The other day, I got an email from Dave Powers, a reader from the UK about this sort of inlaid chest.
“I am planning to make a version of a Nonsuch chest and have been wrestling for some time with the use of banding. In all the examples I’ve seen the patterns in the banding don’t finish symmetrically?… I was delighted to see that in your wainscot chair you have taken the same approach. My question is really how do you feel about this? All the good wholesome part of me really likes it but there’s a horrible little modern bit that desperately wants it to match. I would love to know how the original makers viewed it: unimportant? technically awkward? expensive? …”

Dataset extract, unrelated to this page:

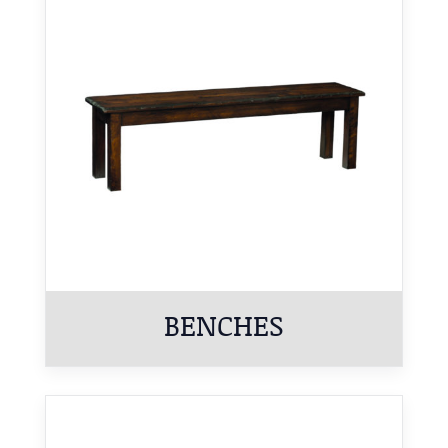
BENCHES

See Jonathan L. Fairbanks and Robert F. Trent, eds., New England Begins: The Seventeenth-Century 3 vols. (Boston: Museum of Fine Arts, 1982) 3:513, 514. You can read more about these chests in Benno M. Forman, “Continental Furniture Craftsmen in London 1511-1625” in Furniture History, vol. 5, 1971, 94-120. My copy of the Forman article is in the workshop, so I don’t have it right here to refer to; but the gist of it is these are made in London, maybe in Norwich as well… I think the Forman article includes a great quote about the inlaid work, I found it on the V&A website:
Edmund Maria Bolton, Elements of Armories (1610): ‘At St. Olaves in Southwark, you shall learn, among the joyenrs what Inlayes and Marquetrie meane. Inlaye … is a laying of colour’d wood in their Wainscot works, Bedsteads, Cupbords, Chayres and the like’.
These chests are dovetailed oak board chests, then covered with the inlay. The Metcalfe one has a replaced lid, usually they are inlaid too. I think the one Dave sent a photo of is this one, from Yew Tree House antiques:
I imagine this one has lost a lot of its inlay; but it allows us to see the dovetails quite clearly. There’s more photos of this one at http://yewtreehouseantiques.1stdibs.com/itemdetails.php?id=182987
So, I don’t really do any inlay of significance; but my take on it is that the bands begin & end willy-nilly. They are really nice chests; I have never spent any lengthy time studying them, and I would like to see more of them at some point. The V&A one described (not illustrated) on their website says its interior is inlaid too…on the tills, plural.